A siren sounds for a split second, and we both jump. One of the cops is standing next to the car, his finger on a button.
"You need to unhand the suspect," he says.
I do it and step back, not looking at Liam. I'm afraid I'll punch him in his idiot face, and I don't need to do that in front of the police.
"Now," the other cop says. "If you could please come with me I'll show you the scene and then I've got a few questions."
It takes ages. I knew it would, but three hours later I'm still there, still describing my relationship with Liam to the police, confirming for the millionth time that yes, he is currently residing on the property. For his part, Liam passes out on the stretcher, and though the paramedic occasionally looks over at him with some concern, the rest of us leave him alone.
He's clearly not an escape threat.
When they're finished asking questions, the cops get in their car and then sit there, filling out a report. The paramedics wake Liam, push him off the stretcher, get into the ambulance, and leave. I sit on the front steps of the house - which is a rental, so now I've got to call the company I'm renting from and explain this fucking mess - and just wait.
Liam totters over, still drunk, barely awake, and certainly worse for the wear.
"I've got nothing to say to you," I tell him.
He sits next to me anyway.
"I'm sorry, mate," he says.
There's a raw note in his voice. I flex one hand into a fist, as if I can fight it off.
"I've fucked up again," he goes on. "Things here were going so well and I went off and ruined everything."
I don't respond.
"I fuck up everything I touch," he says, his voice barely a whisper. "It's like I want to be better but I don't want to be better at the same time.
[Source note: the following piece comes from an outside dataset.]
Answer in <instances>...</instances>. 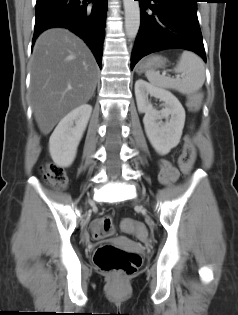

I'm dragging myself down and I can't stop."
He takes a deep, shaky breath.
"I'm so fucking sorry, Gavvy," he says. "You're right. You're right about everything, I've got no other friends because I've fucked them all over sooner or later, I haven't got any work, the band hates me and they're bloody right to hate me-"
"We don't hate you," I mutter.
"- it was the best thing that's ever happened to me and I threw it away and now I've got nothing."
I look over at him from the corner of my eye. His bandaged arm is hanging at his side, he's got his face in his other hand, his elbow propped on his knee, and he's crying.
"I can't stop myself," he mutters. "I fucking killed someone and I still can't stop myself."
I swallow hard. It's tempting to think that Liam's just faking to manipulate me into feeling sorry for him, but I've known him for more than half my life and Liam's not got a manipulative bone in his body. Everything he does is pure id, driven by whatever he's thinking or feeling at the moment.